═════ SOURCE DATA ═════

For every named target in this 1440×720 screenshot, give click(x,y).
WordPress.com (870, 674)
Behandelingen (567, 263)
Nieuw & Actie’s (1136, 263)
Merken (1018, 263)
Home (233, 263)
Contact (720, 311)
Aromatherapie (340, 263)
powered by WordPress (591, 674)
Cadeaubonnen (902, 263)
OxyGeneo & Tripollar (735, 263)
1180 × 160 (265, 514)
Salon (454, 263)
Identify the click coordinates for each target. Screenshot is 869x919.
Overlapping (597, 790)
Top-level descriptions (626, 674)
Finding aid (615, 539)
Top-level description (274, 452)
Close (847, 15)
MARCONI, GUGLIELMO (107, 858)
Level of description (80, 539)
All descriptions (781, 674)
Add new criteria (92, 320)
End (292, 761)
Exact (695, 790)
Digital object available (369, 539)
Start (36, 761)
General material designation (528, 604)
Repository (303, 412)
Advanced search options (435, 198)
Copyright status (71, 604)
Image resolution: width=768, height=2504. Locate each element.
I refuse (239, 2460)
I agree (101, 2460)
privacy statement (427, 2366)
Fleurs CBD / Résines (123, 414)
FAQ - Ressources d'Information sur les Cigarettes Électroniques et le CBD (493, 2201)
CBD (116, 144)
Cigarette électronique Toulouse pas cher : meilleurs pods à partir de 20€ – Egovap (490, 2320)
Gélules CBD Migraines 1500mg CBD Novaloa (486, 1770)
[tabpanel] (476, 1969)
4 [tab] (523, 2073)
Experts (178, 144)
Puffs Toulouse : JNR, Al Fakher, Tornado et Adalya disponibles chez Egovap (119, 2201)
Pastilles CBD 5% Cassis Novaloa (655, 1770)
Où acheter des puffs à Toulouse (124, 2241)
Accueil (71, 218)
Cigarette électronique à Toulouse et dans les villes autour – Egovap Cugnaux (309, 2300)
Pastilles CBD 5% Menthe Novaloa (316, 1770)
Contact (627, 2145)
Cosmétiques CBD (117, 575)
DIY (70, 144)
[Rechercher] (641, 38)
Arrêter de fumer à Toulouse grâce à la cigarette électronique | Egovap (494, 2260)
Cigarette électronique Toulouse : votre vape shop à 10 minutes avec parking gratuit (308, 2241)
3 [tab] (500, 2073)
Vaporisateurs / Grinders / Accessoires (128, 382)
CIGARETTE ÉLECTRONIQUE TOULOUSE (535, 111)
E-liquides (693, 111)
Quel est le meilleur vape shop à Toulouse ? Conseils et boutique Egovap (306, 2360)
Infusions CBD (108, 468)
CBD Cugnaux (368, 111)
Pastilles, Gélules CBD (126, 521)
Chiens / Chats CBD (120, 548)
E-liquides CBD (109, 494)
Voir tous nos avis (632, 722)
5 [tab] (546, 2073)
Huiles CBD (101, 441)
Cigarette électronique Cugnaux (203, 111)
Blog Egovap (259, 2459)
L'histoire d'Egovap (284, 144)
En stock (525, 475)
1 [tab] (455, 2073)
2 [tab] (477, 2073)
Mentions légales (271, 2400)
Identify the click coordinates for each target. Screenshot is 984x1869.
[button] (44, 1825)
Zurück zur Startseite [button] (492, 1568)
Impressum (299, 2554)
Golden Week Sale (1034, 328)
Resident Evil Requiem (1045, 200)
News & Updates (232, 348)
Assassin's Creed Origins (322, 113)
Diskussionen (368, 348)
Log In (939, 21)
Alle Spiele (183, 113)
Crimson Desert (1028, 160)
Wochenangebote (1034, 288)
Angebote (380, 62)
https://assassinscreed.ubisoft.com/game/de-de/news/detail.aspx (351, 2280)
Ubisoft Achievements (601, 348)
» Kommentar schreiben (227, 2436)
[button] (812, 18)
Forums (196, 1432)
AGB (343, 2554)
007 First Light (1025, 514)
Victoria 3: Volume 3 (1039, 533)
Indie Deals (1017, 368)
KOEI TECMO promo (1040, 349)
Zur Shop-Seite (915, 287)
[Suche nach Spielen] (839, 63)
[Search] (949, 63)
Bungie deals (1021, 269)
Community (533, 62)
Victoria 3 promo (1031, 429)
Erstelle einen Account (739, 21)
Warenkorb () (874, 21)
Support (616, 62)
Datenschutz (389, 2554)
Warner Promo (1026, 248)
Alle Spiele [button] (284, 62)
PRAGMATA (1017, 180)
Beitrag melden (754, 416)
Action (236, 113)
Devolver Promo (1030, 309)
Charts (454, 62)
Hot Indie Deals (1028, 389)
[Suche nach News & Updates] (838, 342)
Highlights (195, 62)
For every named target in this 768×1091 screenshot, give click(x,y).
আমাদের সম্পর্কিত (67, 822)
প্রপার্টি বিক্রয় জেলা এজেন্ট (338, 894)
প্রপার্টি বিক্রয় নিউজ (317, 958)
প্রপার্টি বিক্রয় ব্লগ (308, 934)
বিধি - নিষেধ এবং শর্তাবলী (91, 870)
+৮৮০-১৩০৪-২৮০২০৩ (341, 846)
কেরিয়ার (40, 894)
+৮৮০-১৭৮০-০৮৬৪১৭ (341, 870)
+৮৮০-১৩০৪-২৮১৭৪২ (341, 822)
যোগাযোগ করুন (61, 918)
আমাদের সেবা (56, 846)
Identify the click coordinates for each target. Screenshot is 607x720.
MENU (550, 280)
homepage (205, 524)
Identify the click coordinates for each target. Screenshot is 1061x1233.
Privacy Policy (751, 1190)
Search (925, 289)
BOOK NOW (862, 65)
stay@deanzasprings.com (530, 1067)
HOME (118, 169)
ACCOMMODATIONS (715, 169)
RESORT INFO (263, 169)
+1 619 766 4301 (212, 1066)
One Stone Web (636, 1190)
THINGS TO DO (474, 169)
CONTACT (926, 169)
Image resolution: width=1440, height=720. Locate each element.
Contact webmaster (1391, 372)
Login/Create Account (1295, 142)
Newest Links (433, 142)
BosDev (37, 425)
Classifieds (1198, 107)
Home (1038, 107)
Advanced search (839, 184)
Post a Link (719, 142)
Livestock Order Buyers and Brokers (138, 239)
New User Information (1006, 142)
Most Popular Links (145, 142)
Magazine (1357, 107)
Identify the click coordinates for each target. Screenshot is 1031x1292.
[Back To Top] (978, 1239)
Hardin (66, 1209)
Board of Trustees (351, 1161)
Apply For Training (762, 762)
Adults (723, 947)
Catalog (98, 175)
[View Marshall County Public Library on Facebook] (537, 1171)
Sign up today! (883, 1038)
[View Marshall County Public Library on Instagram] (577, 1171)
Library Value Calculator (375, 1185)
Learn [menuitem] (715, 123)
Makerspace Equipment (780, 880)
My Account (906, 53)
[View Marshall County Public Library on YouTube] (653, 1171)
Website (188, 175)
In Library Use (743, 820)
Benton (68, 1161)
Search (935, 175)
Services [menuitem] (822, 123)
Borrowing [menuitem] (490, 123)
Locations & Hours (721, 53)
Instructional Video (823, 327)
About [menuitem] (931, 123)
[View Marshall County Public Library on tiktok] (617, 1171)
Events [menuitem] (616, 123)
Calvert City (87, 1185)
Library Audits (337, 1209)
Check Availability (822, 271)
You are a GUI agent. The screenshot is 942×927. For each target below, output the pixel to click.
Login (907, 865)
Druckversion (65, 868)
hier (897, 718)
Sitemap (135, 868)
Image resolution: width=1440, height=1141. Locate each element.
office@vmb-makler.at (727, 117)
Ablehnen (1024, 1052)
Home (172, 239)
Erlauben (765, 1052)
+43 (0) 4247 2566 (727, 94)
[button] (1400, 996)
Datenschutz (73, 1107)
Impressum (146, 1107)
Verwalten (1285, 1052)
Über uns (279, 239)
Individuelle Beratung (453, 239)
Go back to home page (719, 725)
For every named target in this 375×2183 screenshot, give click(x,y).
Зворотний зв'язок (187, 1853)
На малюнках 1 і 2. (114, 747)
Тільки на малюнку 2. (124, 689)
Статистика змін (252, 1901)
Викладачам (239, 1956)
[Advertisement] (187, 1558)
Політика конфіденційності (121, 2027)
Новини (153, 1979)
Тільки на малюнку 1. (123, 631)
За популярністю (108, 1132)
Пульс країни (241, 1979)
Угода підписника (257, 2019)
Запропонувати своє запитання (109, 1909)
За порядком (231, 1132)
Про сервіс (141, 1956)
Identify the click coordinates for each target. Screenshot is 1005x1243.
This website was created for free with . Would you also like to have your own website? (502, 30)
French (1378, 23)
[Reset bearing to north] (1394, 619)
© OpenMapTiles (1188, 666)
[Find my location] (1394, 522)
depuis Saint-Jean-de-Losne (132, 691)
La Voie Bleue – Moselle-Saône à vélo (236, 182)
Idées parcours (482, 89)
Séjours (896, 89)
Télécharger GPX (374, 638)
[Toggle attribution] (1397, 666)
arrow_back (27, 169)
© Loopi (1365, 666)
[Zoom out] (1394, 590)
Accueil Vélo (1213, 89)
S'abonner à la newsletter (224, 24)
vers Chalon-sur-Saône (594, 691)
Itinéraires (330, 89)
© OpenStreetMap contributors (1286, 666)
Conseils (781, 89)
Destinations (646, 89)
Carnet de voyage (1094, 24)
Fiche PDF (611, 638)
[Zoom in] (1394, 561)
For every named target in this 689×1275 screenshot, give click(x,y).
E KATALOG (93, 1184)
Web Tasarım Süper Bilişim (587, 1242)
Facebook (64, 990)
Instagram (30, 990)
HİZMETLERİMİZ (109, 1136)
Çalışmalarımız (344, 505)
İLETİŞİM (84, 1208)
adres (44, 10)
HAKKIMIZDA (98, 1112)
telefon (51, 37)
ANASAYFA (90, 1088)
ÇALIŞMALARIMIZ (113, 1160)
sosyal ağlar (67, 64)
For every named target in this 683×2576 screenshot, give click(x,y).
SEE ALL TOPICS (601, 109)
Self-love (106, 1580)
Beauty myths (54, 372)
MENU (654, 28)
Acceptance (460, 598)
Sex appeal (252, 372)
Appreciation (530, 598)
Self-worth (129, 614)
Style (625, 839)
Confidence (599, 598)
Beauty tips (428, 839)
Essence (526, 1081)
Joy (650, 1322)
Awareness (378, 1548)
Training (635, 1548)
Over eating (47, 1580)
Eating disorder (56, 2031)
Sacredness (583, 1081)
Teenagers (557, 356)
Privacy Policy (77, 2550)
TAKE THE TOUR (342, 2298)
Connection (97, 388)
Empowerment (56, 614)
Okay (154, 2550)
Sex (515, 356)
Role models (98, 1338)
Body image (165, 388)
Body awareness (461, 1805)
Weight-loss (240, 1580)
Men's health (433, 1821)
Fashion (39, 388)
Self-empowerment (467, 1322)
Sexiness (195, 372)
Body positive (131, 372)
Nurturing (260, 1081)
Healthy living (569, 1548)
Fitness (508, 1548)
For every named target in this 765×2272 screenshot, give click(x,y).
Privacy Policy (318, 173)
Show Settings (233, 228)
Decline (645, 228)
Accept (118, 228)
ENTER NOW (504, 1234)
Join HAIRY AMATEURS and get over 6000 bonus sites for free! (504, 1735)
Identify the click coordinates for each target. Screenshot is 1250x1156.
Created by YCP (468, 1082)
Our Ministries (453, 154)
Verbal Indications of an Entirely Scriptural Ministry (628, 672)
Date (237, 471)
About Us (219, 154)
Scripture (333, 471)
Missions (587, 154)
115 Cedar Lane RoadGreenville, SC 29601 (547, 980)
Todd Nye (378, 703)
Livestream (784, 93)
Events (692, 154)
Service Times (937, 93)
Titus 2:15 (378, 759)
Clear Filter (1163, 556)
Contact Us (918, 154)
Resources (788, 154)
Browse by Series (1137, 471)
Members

═════

■ EXERCISE DIRECTIONS ■
Reproduce the lines above, beginning at the line with "Experts (178, 144)" and stopping after the line with "Angebote (380, 62)", exactly as they are.

■ SOLVED EXERCISE ■
Experts (178, 144)
Puffs Toulouse : JNR, Al Fakher, Tornado et Adalya disponibles chez Egovap (119, 2201)
Pastilles CBD 5% Cassis Novaloa (655, 1770)
Où acheter des puffs à Toulouse (124, 2241)
Accueil (71, 218)
Cigarette électronique à Toulouse et dans les villes autour – Egovap Cugnaux (309, 2300)
Pastilles CBD 5% Menthe Novaloa (316, 1770)
Contact (627, 2145)
Cosmétiques CBD (117, 575)
DIY (70, 144)
[Rechercher] (641, 38)
Arrêter de fumer à Toulouse grâce à la cigarette électronique | Egovap (494, 2260)
Cigarette électronique Toulouse : votre vape shop à 10 minutes avec parking gratuit (308, 2241)
3 [tab] (500, 2073)
Vaporisateurs / Grinders / Accessoires (128, 382)
CIGARETTE ÉLECTRONIQUE TOULOUSE (535, 111)
E-liquides (693, 111)
Quel est le meilleur vape shop à Toulouse ? Conseils et boutique Egovap (306, 2360)
Infusions CBD (108, 468)
CBD Cugnaux (368, 111)
Pastilles, Gélules CBD (126, 521)
Chiens / Chats CBD (120, 548)
E-liquides CBD (109, 494)
Voir tous nos avis (632, 722)
5 [tab] (546, 2073)
Huiles CBD (101, 441)
Cigarette électronique Cugnaux (203, 111)
Blog Egovap (259, 2459)
L'histoire d'Egovap (284, 144)
En stock (525, 475)
1 [tab] (455, 2073)
2 [tab] (477, 2073)
Mentions légales (271, 2400)
Identify the click coordinates for each target. Screenshot is 984x1869.
[button] (44, 1825)
Zurück zur Startseite [button] (492, 1568)
Impressum (299, 2554)
Golden Week Sale (1034, 328)
Resident Evil Requiem (1045, 200)
News & Updates (232, 348)
Assassin's Creed Origins (322, 113)
Diskussionen (368, 348)
Log In (939, 21)
Alle Spiele (183, 113)
Crimson Desert (1028, 160)
Wochenangebote (1034, 288)
Angebote (380, 62)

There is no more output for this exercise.